©Associated Press, published March 29, 2001
ALBUQUERQUE, N.M. -- Jamie Lewis scored 19 points, including a pair of late three-pointers, as the Ohio State women beat New Mexico 62-61 Wednesday in the championship game.
Ohio State (22-11) trailed 36-24 in the opening minute of the second half but used a 14-4 run to cut the deficit to 40-38 with just over 13 minutes left.
New Mexico (22-13) built its lead back to 48-40 on a three-pointer by Miranda Sanchez, but the Buckeyes battled back behind Lewis, center Courtney Coleman and freshman Caity Matter.
Coleman hit a pair of layups off passes from Lewis, and Matter converted a pair of turnovers by New Mexico point guard Nikki Heckroth into back-to-back baskets to tie the score at 50 with 5:05 left.
Ohio State took the lead for good at 56-54 on consecutive three-pointers by Lewis. Matter and D'wan Shackleford each hit a pair of free throws in the final 34 seconds.
NEW YORK -- Neither Alabama coach Mark Gottfried nor Tulsa coach Buzz Peterson wants to make a return trip to the NIT.

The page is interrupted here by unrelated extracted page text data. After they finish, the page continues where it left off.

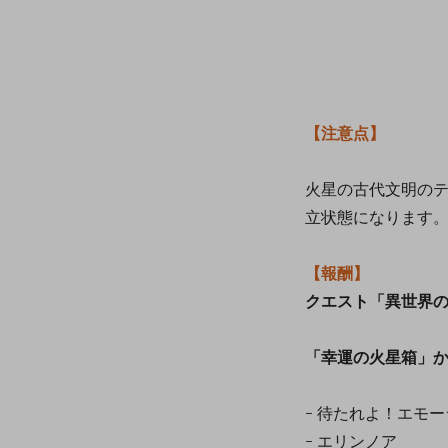
【注意点】
火星の古代文明の
立状態になります
【報酬】
クエスト「異世界
「幸運の火星箱」
- 待たれよ！エモ
- エリンノア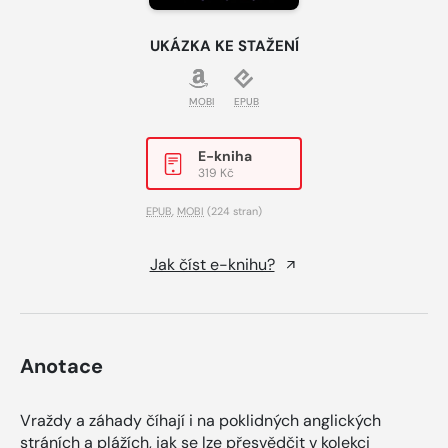
UKÁZKA KE STAŽENÍ
MOBI
EPUB
E-kniha
319 Kč
EPUB
,
MOBI
(224 stran)
Jak číst e-knihu?
Anotace
Vraždy a záhady číhají i na poklidných anglických
stráních a plážích, jak se lze přesvědčit v kolekci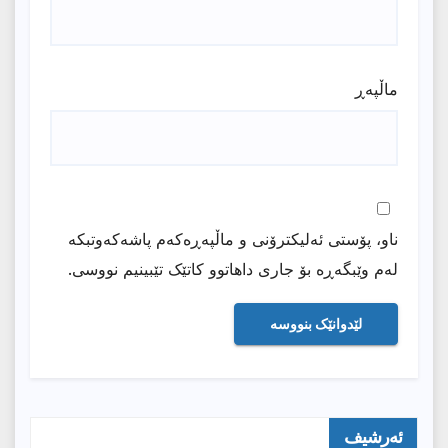
ماڵپه‌ڕ
ناو، پۆستی ئەلیکترۆنی و ماڵپەڕەکەم پاشەکەوتبکە
لەم وێبگەڕە بۆ جاری داهاتوو کاتێک تێبینیم نووسی.
ئەرشیف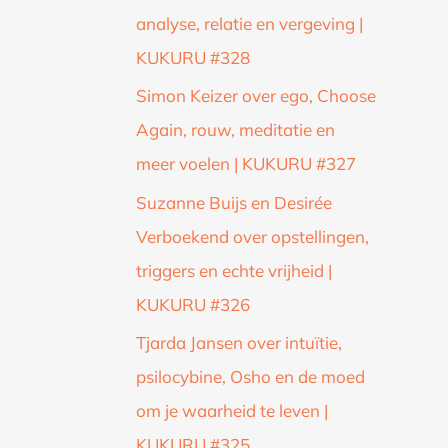
analyse, relatie en vergeving |
KUKURU #328
Simon Keizer over ego, Choose
Again, rouw, meditatie en
meer voelen | KUKURU #327
Suzanne Buijs en Desirée
Verboekend over opstellingen,
triggers en echte vrijheid |
KUKURU #326
Tjarda Jansen over intuïtie,
psilocybine, Osho en de moed
om je waarheid te leven |
KUKURU #325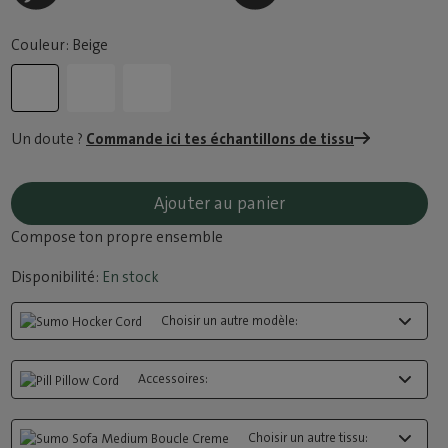
Couleur: Beige
Un doute ?
Commande ici tes échantillons de tissu
Ajouter au panier
Compose ton propre ensemble
Disponibilité:
En stock
Choisir un autre modèle:
Accessoires:
Choisir un autre tissu: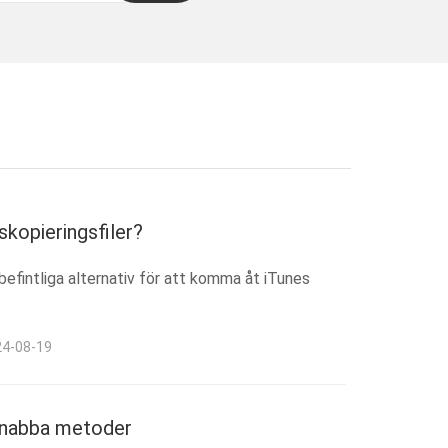
skopieringsfiler?
 befintliga alternativ för att komma åt iTunes
24-08-19
a snabba metoder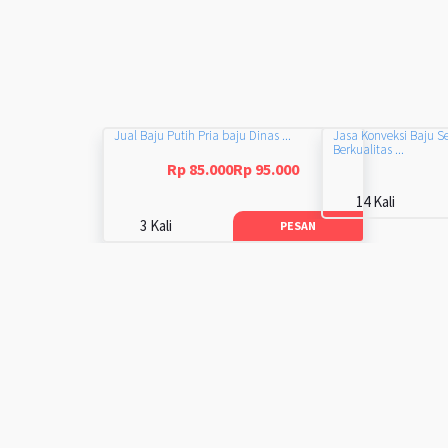
Jual Baju Putih Pria baju Dinas ...
Jasa Konveksi Baju S
Berkualitas ...
Rp 85.000Rp 95.000
14 Kali
3 Kali
PESAN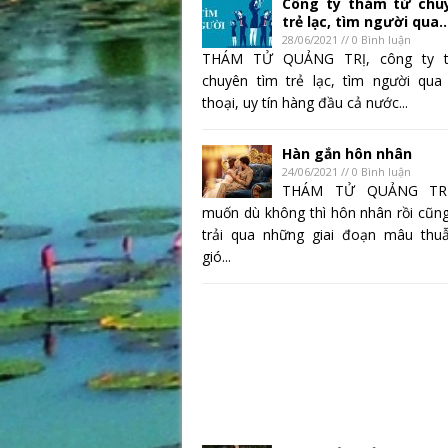
Công ty thám tử chu
trẻ lạc, tìm người qua..
28/06/2021 // 0 Bình luận
THÁM TỬ QUẢNG TRỊ, công ty 
chuyên tìm trẻ lạc, tìm người qua
thoại, uy tín hàng đầu cả nước...
Hàn gắn hôn nhân
24/06/2021 // 0 Bình luận
THÁM TỬ QUẢNG TR
muốn dù không thì hôn nhân rồi cũng
trải qua những giai đoạn mâu thu
gió...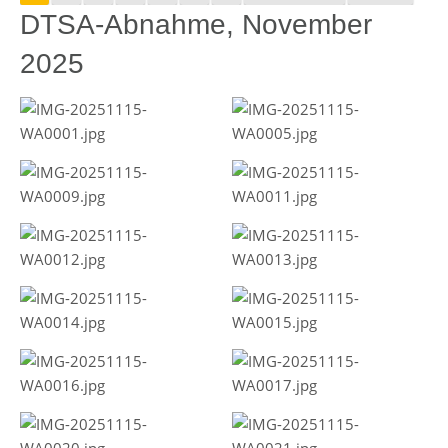
DTSA-Abnahme, November
2025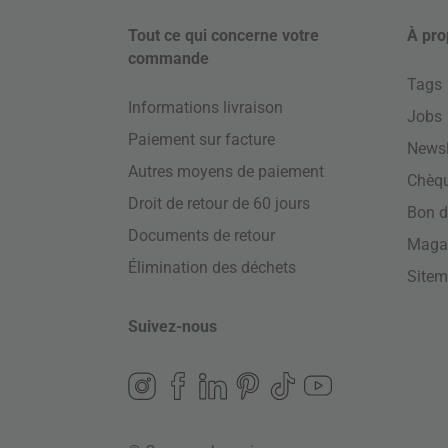
Tout ce qui concerne votre
À pro
commande
Tags
Informations livraison
Jobs
Paiement sur facture
Newsl
Autres moyens de paiement
Chèq
Droit de retour de 60 jours
Bon d
Documents de retour
Maga
Élimination des déchets
Site
Suivez-nous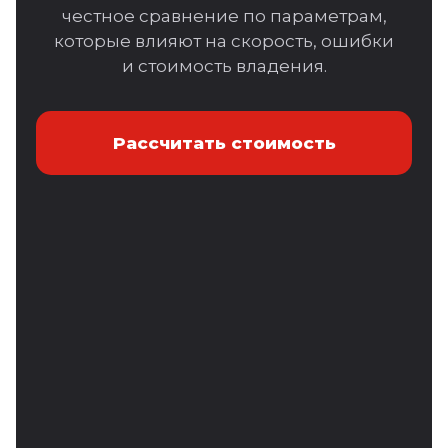
честное сравнение по параметрам,
ТС ПИоТ
которые влияют на скорость, ошибки
и стоимость владения.
Обучение
Тех. поддержка
Рассчитать стоимость
Регистрация ККТ
Регистрация МЧД
iiko
Ресторан
Кафе
Бар
Сеть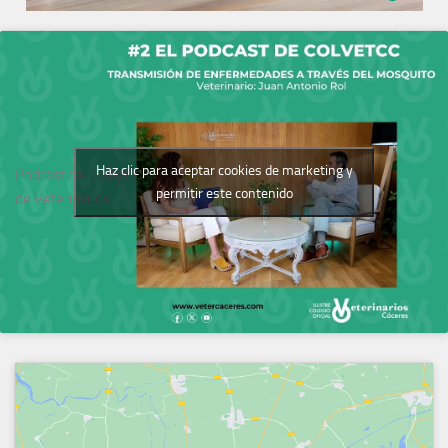
Haz clic para aceptar cookies de marketing y
Podcast del Colegio
permitir este contenido
de Veterinarios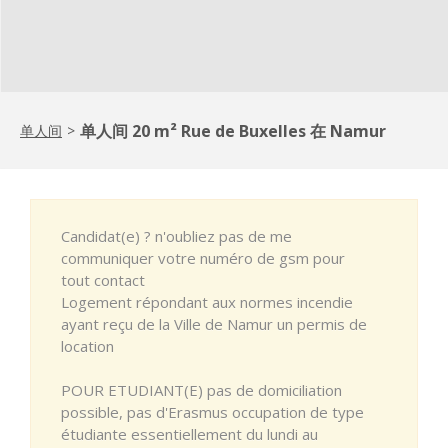
单人间 20 m² Rue de Buxelles 在 Namur
单人间
>
Candidat(e) ? n'oubliez pas de me
communiquer votre numéro de gsm pour
tout contact
Logement répondant aux normes incendie
ayant reçu de la Ville de Namur un permis de
location
POUR ETUDIANT(E) pas de domiciliation
possible, pas d'Erasmus occupation de type
étudiante essentiellement du lundi au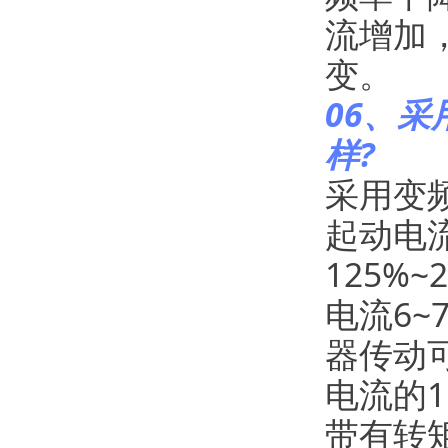
流增加
变。
06、
样?
采用变
起动电
125%
电流6
器传动
电流的1
带有转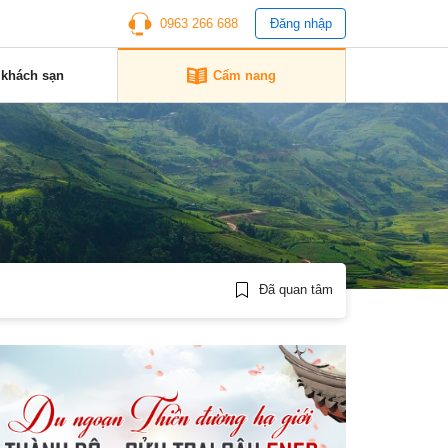
0963 266 688
Đăng nhập
 khách sạn
Cẩm nang
Đã quan tâm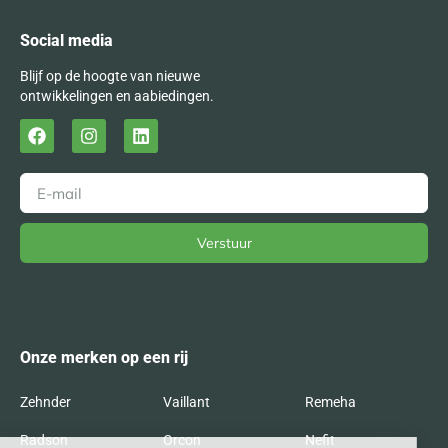
Social media
Blijf op de hoogte van nieuwe
ontwikkelingen en aabiedingen.
Verstuur
Alternative:
Onze merken op een rij
Zehnder
Vaillant
Remeha
Radson
Orcon
Nefit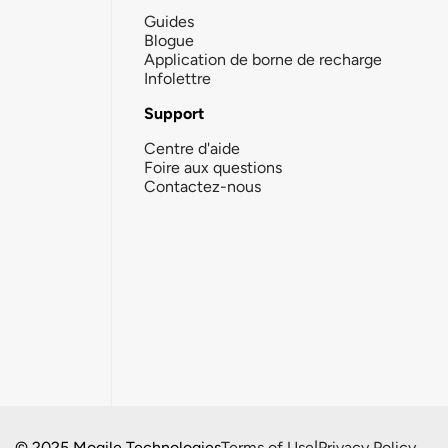
Guides
Blogue
Application de borne de recharge
Infolettre
Support
Centre d'aide
Foire aux questions
Contactez-nous
© 2025 Mogile Technologies
Terms of Use
|
Privacy Policy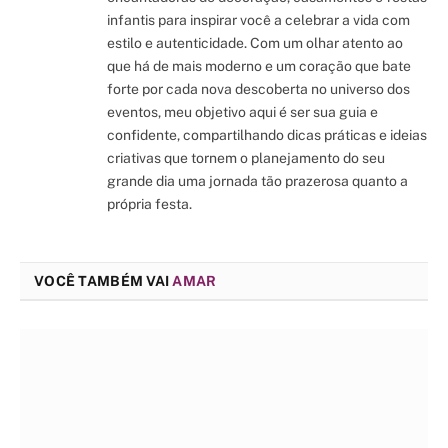
infantis para inspirar você a celebrar a vida com
estilo e autenticidade. Com um olhar atento ao
que há de mais moderno e um coração que bate
forte por cada nova descoberta no universo dos
eventos, meu objetivo aqui é ser sua guia e
confidente, compartilhando dicas práticas e ideias
criativas que tornem o planejamento do seu
grande dia uma jornada tão prazerosa quanto a
própria festa.
VOCÊ TAMBÉM VAI
AMAR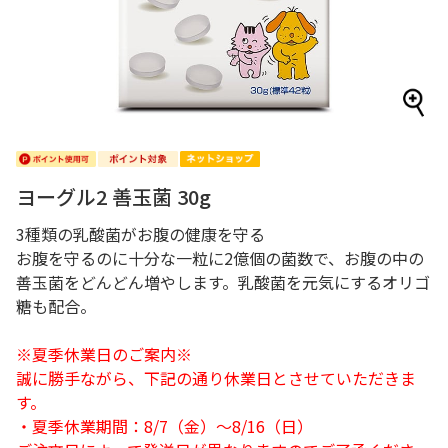
ヨーグル2 善玉菌 30g
3種類の乳酸菌がお腹の健康を守る
お腹を守るのに十分な一粒に2億個の菌数で、お腹の中の
善玉菌をどんどん増やします。乳酸菌を元気にするオリゴ
糖も配合。
※夏季休業日のご案内※
誠に勝手ながら、下記の通り休業日とさせていただきま
す。
・夏季休業期間：8/7（金）～8/16（日）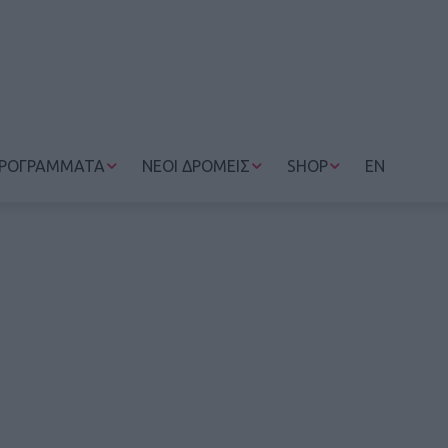
ΡΟΓΡΑΜΜΑΤΑ
ΝΕΟΙ ΔΡΟΜΕΙΣ
SHOP
EN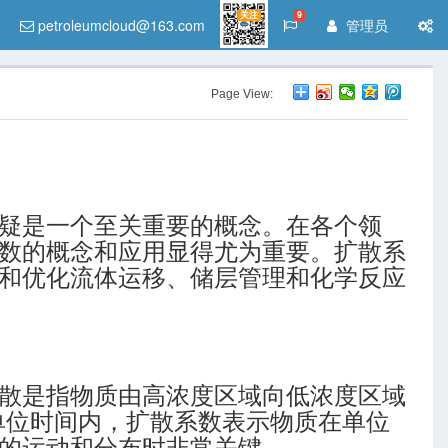
关注
9
petroleumcloud@163.com
管理员
Page View:
疑是一个至关重要的概念。在各个领
数的概念和应用显得尤为重要。扩散系
和优化流体运移、储层管理和化学反应
散是指物质由高浓度区域向低浓度区域
在单位时间内，扩散系数表示物质在单位
的运动和分布时非常关键。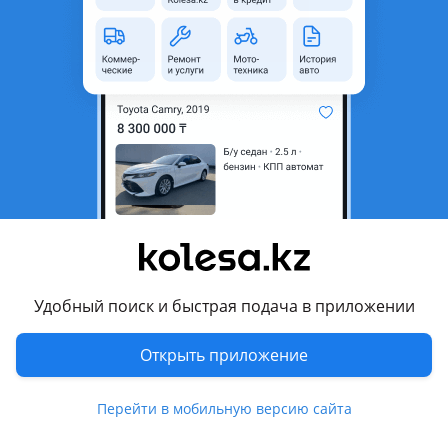
Алматы
7 августа
1448
79
Перетяжка потолков Перетяжка сидений
Рестоврация Кож Изделий
Удобный поиск и быстрая подача в приложении
16
Перетяжка потолков Перетяжка кож изделий Рестоврация пластика Покраска пластиковых детал Покраска кожи + химчис кожи Востоновление Теплошумоизоляция Полировка-фар с разбором Покраска дисков Пред Продажная подготовка Авто
Открыть приложение
Алматы
7 августа
11280
246
Перейти в мобильную версию сайта
Прошивка ЭБУ Hyundai H1/Grand Starex (TQ) c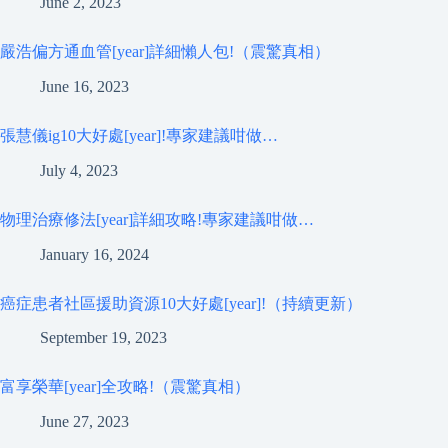
June 2, 2023
嚴浩偏方通血管[year]詳細懶人包!（震驚真相）
June 16, 2023
張慧儀ig10大好處[year]!專家建議咁做…
July 4, 2023
物理治療修法[year]詳細攻略!專家建議咁做…
January 16, 2024
癌症患者社區援助資源10大好處[year]!（持續更新）
September 19, 2023
富享榮華[year]全攻略!（震驚真相）
June 27, 2023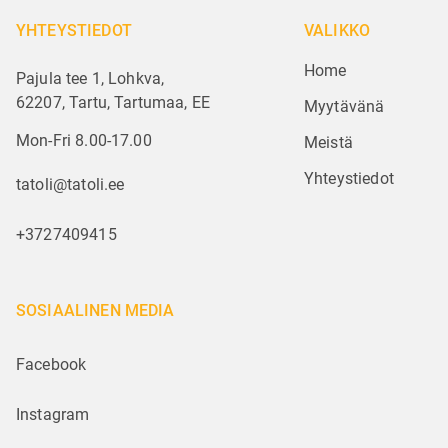
YHTEYSTIEDOT
VALIKKO
Home
Pajula tee 1, Lohkva,
62207, Tartu, Tartumaa, EE
Myytävänä
Mon-Fri 8.00-17.00
Meistä
Yhteystiedot
tatoli@tatoli.ee
+3727409415
SOSIAALINEN MEDIA
Facebook
Instagram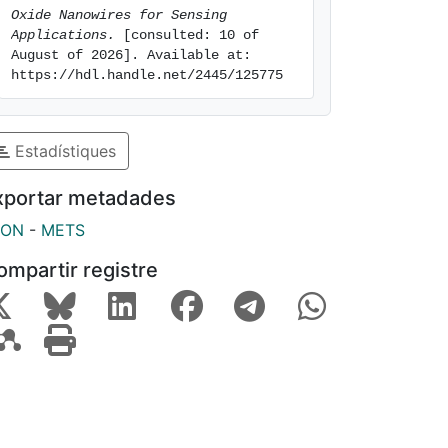
Oxide Nanowires for Sensing 
Applications.
 [consulted: 10 of 
August of 2026]. Available at: 
https://hdl.handle.net/2445/125775
Estadístiques
xportar metadades
SON
-
METS
ompartir registre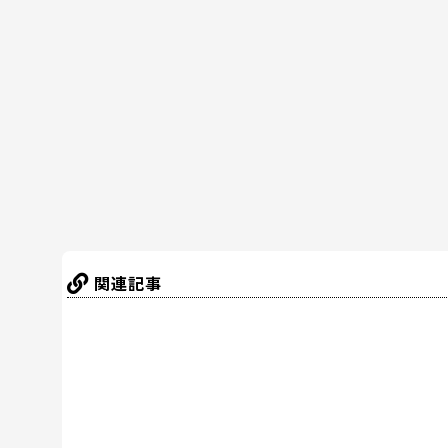
e
er
e
n
b
st
a
o
o
k
関連記事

But both hope the opportunity is there if they need it.
The status of the nation's oldest tournament is in jeopardy as the NCAA considers legislation next month that could lead to the elimination of the preseason tournament that finances the NIT.
"I love the NIT," said Peterson, whose team plays Alabama (25-10) in tonight's championship game. "I can't tell you how fulfilling this has been as a coach, a staff and players. It made our season. Take this away and it would be cheating the kids. It really would be."
The conference commissioners voted in September to eliminate the exemption that allows events such as the Preseason NIT, Maui Invitational and Great Alaska Shootout to count as one game on a school's 28-game schedule regardless of how many games a team plays.
That would effectively eliminate the tournaments. Most teams would be unwilling to commit to three or four games.
Without the revenue from the preseason event, NIT officials said, they would have a hard time putting together the post-season event, which has struggled to generate much interest.
Tuesday night's semifinals, featuring no teams from the Northeast, drew 6,597. But the coaches don't believe that moving the event to a smaller, more accessible city would be good for the NIT.
"If the NIT moved around, it would certainly lose its luster," Gottfried said. "It has a lot of history and tradition. It's a chance to come to New York. It's a great experience for the teams and a positive for college basketball."